Leio o livro e compartilho trechos com vocês. Afinal, precisamos falar do Ceará.

Antes uma rápida explicação. O evento de que trata o livro foi um ciclo de palestras e debates com foco no desenvolvimento do Ceará. Os protagonistas palestrantes eram os presidentes das mais fortes, influentes e tradicionais entidades empresariais: Federação das Indústrias (FIEC), Associação Comercial, FACIC, Associação dos Jovens Empresários, Assecon, Bolsa de Valores, Associação de Bancos, CDL, CIC e Federação da Agricultura. Eles abrem cada um dos dez capítulos contando a história das entidade (um ponto alto da publicação) e em seguida apresentam ideias, visões e propostas concretas, típicas do pragmatismo que lhes caracteriza. Debatedores, também protagonistas: empresários, executivos, jornalistas, banqueiros, gestores públicos e professores e estudantes universitários. São dez eventos de duas horas e meia cada, e o livro identifica e transcreve fielmente tudo o que foi dito, e por quem.

Na abertura do livro, o jornalista Demócrito Dummar, ao introduzir o tema do desenvolvimento do Ceará, explica: “…o que é escasso no mundo contemporâneo não é o trabalho, não é o capital, não é a terra, mas pura e simplesmente a inteligência organizada — a união, o espírito moderno do empresariado cearense vai fazer de todos contemporâneos do futuro”. Lembra John K. Galbraith.
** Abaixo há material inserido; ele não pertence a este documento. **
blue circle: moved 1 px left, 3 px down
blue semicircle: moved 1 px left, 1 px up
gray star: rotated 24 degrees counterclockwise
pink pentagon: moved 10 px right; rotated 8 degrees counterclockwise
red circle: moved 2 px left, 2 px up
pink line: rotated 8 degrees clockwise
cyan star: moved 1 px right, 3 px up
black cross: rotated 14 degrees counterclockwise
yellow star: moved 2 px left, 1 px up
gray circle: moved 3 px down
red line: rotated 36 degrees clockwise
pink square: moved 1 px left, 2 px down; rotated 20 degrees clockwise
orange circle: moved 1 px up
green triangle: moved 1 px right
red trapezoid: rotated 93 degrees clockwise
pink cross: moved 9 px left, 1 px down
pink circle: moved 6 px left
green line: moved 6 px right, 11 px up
Paulo Petrola, então reitor da Universidade Estadual do Ceará: “Aqui estão reunidos os dirigentes das 10 mais importantes organizações empresariais de nossa terra discutindo com executivos, professores e estudantes universitários e outros segmentos da sociedade suas visões do presente e seus sonhos sobre o futuro. Isso é fato singular, pois não há precedentes na história das ideias, pelo menos entre nós”.
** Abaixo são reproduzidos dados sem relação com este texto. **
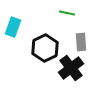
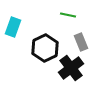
green line: moved 1 px right, 2 px down
gray rectangle: rotated 18 degrees counterclockwise
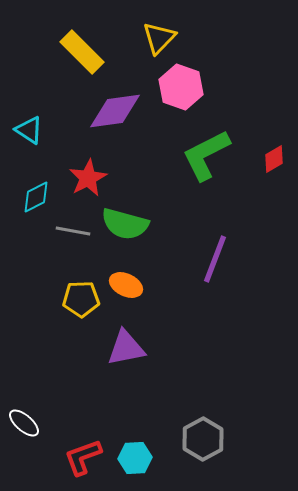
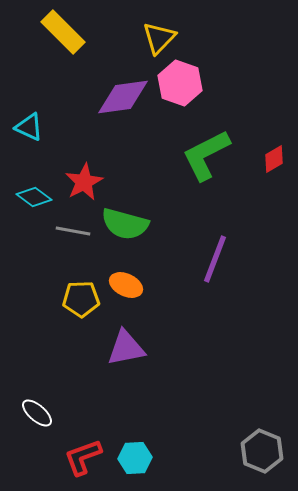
yellow rectangle: moved 19 px left, 20 px up
pink hexagon: moved 1 px left, 4 px up
purple diamond: moved 8 px right, 14 px up
cyan triangle: moved 3 px up; rotated 8 degrees counterclockwise
red star: moved 4 px left, 4 px down
cyan diamond: moved 2 px left; rotated 64 degrees clockwise
white ellipse: moved 13 px right, 10 px up
gray hexagon: moved 59 px right, 12 px down; rotated 9 degrees counterclockwise
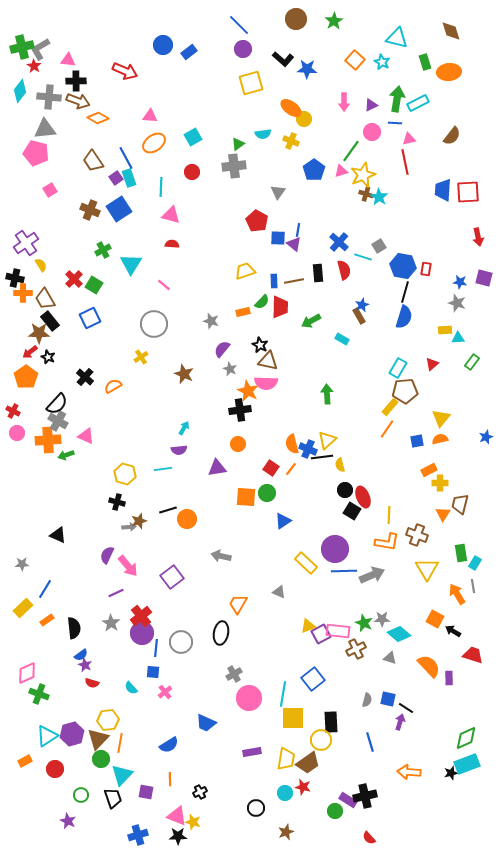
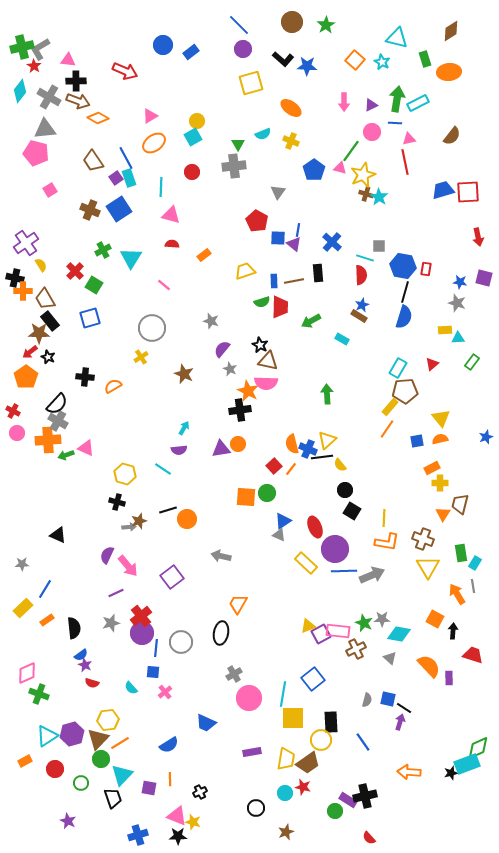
brown circle at (296, 19): moved 4 px left, 3 px down
green star at (334, 21): moved 8 px left, 4 px down
brown diamond at (451, 31): rotated 75 degrees clockwise
blue rectangle at (189, 52): moved 2 px right
green rectangle at (425, 62): moved 3 px up
blue star at (307, 69): moved 3 px up
gray cross at (49, 97): rotated 25 degrees clockwise
pink triangle at (150, 116): rotated 35 degrees counterclockwise
yellow circle at (304, 119): moved 107 px left, 2 px down
cyan semicircle at (263, 134): rotated 14 degrees counterclockwise
green triangle at (238, 144): rotated 24 degrees counterclockwise
pink triangle at (341, 171): moved 1 px left, 3 px up; rotated 32 degrees clockwise
blue trapezoid at (443, 190): rotated 70 degrees clockwise
blue cross at (339, 242): moved 7 px left
gray square at (379, 246): rotated 32 degrees clockwise
cyan line at (363, 257): moved 2 px right, 1 px down
cyan triangle at (131, 264): moved 6 px up
red semicircle at (344, 270): moved 17 px right, 5 px down; rotated 12 degrees clockwise
red cross at (74, 279): moved 1 px right, 8 px up
orange cross at (23, 293): moved 2 px up
green semicircle at (262, 302): rotated 28 degrees clockwise
orange rectangle at (243, 312): moved 39 px left, 57 px up; rotated 24 degrees counterclockwise
brown rectangle at (359, 316): rotated 28 degrees counterclockwise
blue square at (90, 318): rotated 10 degrees clockwise
gray circle at (154, 324): moved 2 px left, 4 px down
black cross at (85, 377): rotated 36 degrees counterclockwise
yellow triangle at (441, 418): rotated 18 degrees counterclockwise
pink triangle at (86, 436): moved 12 px down
yellow semicircle at (340, 465): rotated 24 degrees counterclockwise
purple triangle at (217, 468): moved 4 px right, 19 px up
red square at (271, 468): moved 3 px right, 2 px up; rotated 14 degrees clockwise
cyan line at (163, 469): rotated 42 degrees clockwise
orange rectangle at (429, 470): moved 3 px right, 2 px up
red ellipse at (363, 497): moved 48 px left, 30 px down
yellow line at (389, 515): moved 5 px left, 3 px down
brown cross at (417, 535): moved 6 px right, 4 px down
yellow triangle at (427, 569): moved 1 px right, 2 px up
gray triangle at (279, 592): moved 57 px up
gray star at (111, 623): rotated 24 degrees clockwise
black arrow at (453, 631): rotated 63 degrees clockwise
cyan diamond at (399, 634): rotated 30 degrees counterclockwise
gray triangle at (390, 658): rotated 24 degrees clockwise
black line at (406, 708): moved 2 px left
green diamond at (466, 738): moved 12 px right, 10 px down
blue line at (370, 742): moved 7 px left; rotated 18 degrees counterclockwise
orange line at (120, 743): rotated 48 degrees clockwise
purple square at (146, 792): moved 3 px right, 4 px up
green circle at (81, 795): moved 12 px up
Sim, o livro é surpreendente, único. Sua leitura tem significado e sabor especial, passadas três décadas. Uma luz se acende quando se juntam a universidade (UECE), a imprensa (Fundação Demócrito Rocha) e uma entidade de executivos (IBEF). Ler o livro ajuda a entender como o Ceará se desenvolve e aponta que muito mais do que a maioria pouco participa da riqueza, e continua pobre.
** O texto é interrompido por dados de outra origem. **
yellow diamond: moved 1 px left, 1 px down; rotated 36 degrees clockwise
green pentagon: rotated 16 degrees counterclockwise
Raimundo Viana, da Facic, defende a interiorização do desenvolvimento, criando-se núcleos regionais para explorar vocações locais: “…em torno de Fortaleza nós temos 600.000 favelados. Eu costumo dizer que qualquer líder, com um mínimo de respeitabilidade e um pouco de carisma, quebra Fortaleza em 10 minutos. Não tem guarda pretoriana que dê jeito, é uma pressão muito grande…O Ceará precisa de um salto qualitativo, é o pecado social coletivo…depois da terceira geração de um camponês que vem sendo abandonado, que perde toda perspectiva, tangido por essa bomba de sucção de recursos que é Fortaleza, o que acontece? …O interior deixou de produzir… A longo prazo tanto faz se o cidadão está na primeira classe ou na terceira classe. Se o navio fizer água e afundar…tivemos o Tasso como homem que buscou equilíbrio, e o Ciro que manteve o equilíbrio, e agora começa o processo de romper ou de mudar esse quadro —uma revolução no interior do Ceará, dos costumes, da cultura…Faltou, eu diria, no tripé produtor, a sensibilidade do industrial e ação estratégica do governo, porque, com esse neoliberalismo besta, a gente acha que o governo tem que se omitir, às vezes o governo tem que intervir pra valer…”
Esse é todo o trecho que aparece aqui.